• _Dataset entries_:
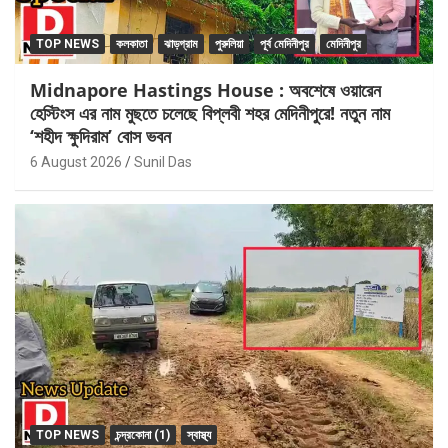
TOP NEWS
কলকাতা
ঝাড়গ্রাম
পুরুলিয়া
পূর্ব মেদিনীপুর
মেদিনীপুর
Midnapore Hastings House : অবশেষে ওয়ারেন
হেস্টিংস এর নাম মুছতে চলেছে বিপ্লবী শহর মেদিনীপুরে! নতুন নাম
‘শহীদ ক্ষুদিরাম’ বোস ভবন
6 August 2026
Sunil Das
TOP NEWS
চন্দ্রকোনা (1)
স্বাস্থ্য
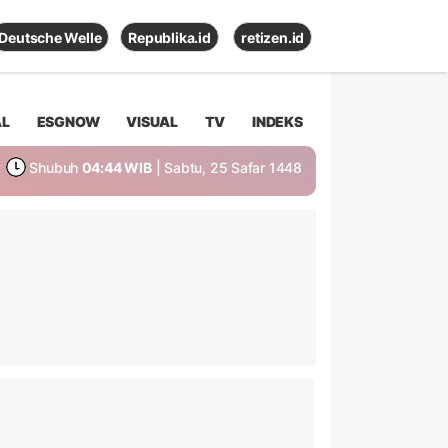
Deutsche Welle
Republika.id
retizen.id
AL
ESGNOW
VISUAL
TV
INDEKS
Shubuh
04:44 WIB
| Sabtu, 25 Safar 1448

• _Task to complete_: Repeat the records above exactly, leaving out the pictures.

• _Response_:
TOP NEWS
কলকাতা
ঝাড়গ্রাম
পুরুলিয়া
পূর্ব মেদিনীপুর
মেদিনীপুর
Midnapore Hastings House : অবশেষে ওয়ারেন
হেস্টিংস এর নাম মুছতে চলেছে বিপ্লবী শহর মেদিনীপুরে! নতুন নাম
‘শহীদ ক্ষুদিরাম’ বোস ভবন
6 August 2026
Sunil Das
TOP NEWS
চন্দ্রকোনা (1)
স্বাস্থ্য
Deutsche Welle
Republika.id
retizen.id
AL
ESGNOW
VISUAL
TV
INDEKS
Shubuh
04:44 WIB
| Sabtu, 25 Safar 1448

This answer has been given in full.